Creating the Anemoia Device involved 3D printing, laser cutting, and quite a lot of trial and error. The goal was a very clean design, based on the metaphor of distillation that could support the electronics but retain an aesthetic and mysterious form. It should of course be capable of holding liquids and tubes and allow fragrance oils to flow through the system without interference with electronics.

The initial prototype for the device was made from scrap aluminium rods found in the lab. It was held together with tape and glue, to get a sense of shape and size. The final structure is composed of 4 x ½ inch aluminium rods and 8 ¼ inch aluminum rods cut to size on the circular saw in the CBA shop. A bottom and top panel are 3D printed for convenience with slots for the aluminium rods.

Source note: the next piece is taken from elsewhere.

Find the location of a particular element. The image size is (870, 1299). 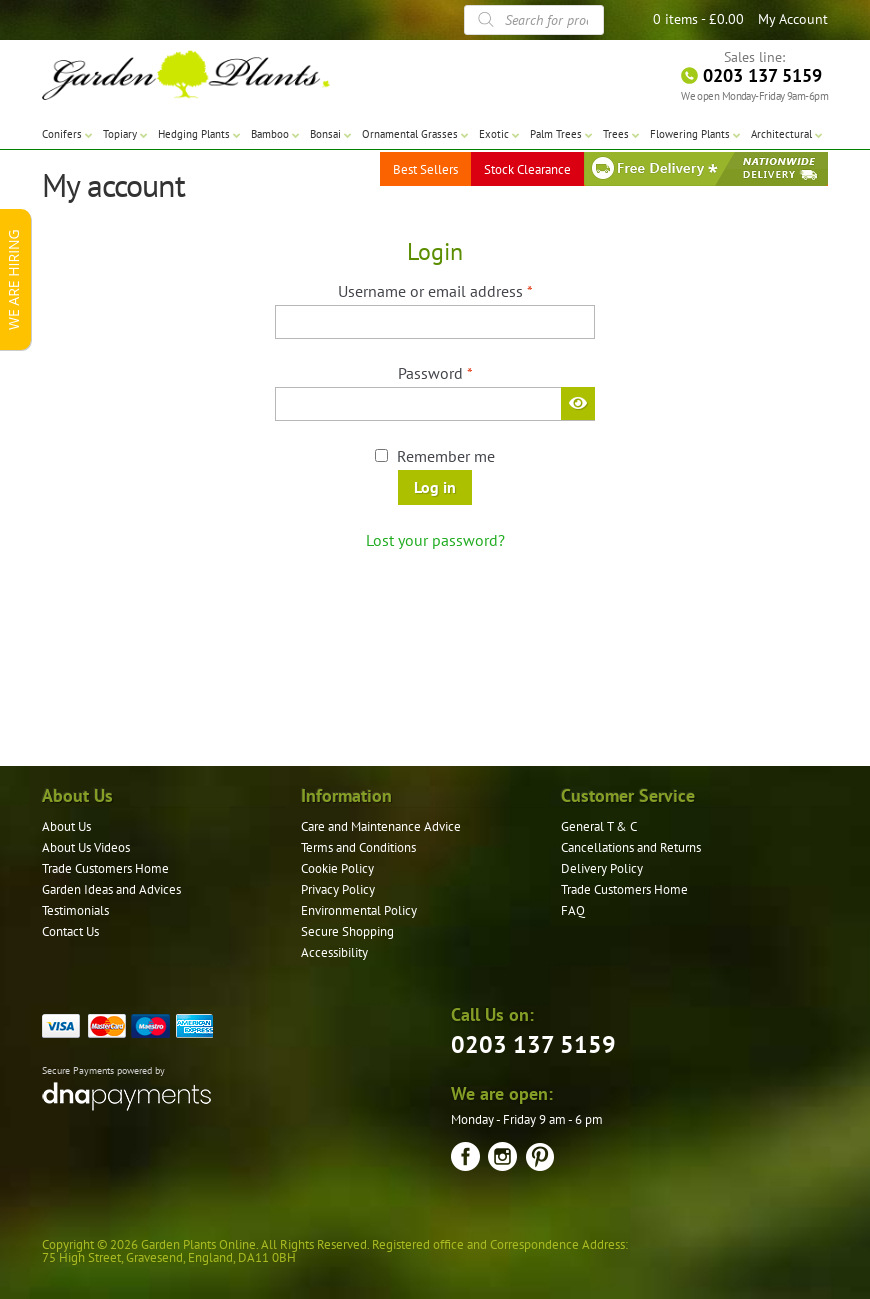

It was quite challenging to figure out how to cleanly and aesthetically attach everything together. In the end this was achieved with a series of brackets that held acrylic sheets in place. This was 3D modelled in CAD and then through a lot of test 3D printing on the Prusa MK4 and MK4s, eventually the right fit was found. Final prints were mostly done with a Bambu Carbon X1.

To package things, I procured a nice set of 8x10 inch frosted acrylic sheets. The acrylic sheets themselves were laser cut. 4 panels are used to form a box that holds the electronics in place. This separates out the pumps (on a lower level) from the other electronics (on an upper level). The front panel has slots for the dials and the screen. The side panels slot together to hold things in place. The top and bottom panels are attached via the bracket system.

Below this, there is a further panel that houses the fragrance oils in tube holders. Right at the top is a shield for the webcam, which allows the webcam to sit flush and face down. All electronics are mounted carefully and secured in place to ensure strain relief as far as possible. The PCB is seated within a 3D printed cartridge slot.

The Anemoia device was successfully demonstrated at the How To Make (Almost) Anything demo day, with a memory generated about the Great Wall of China. Neil reminisced (jokingly) that it did make him feel nostalgic for the Great Wall. The project is now being developed further to explore the connection between AI, memory and scent, through research papers, user studies and product development.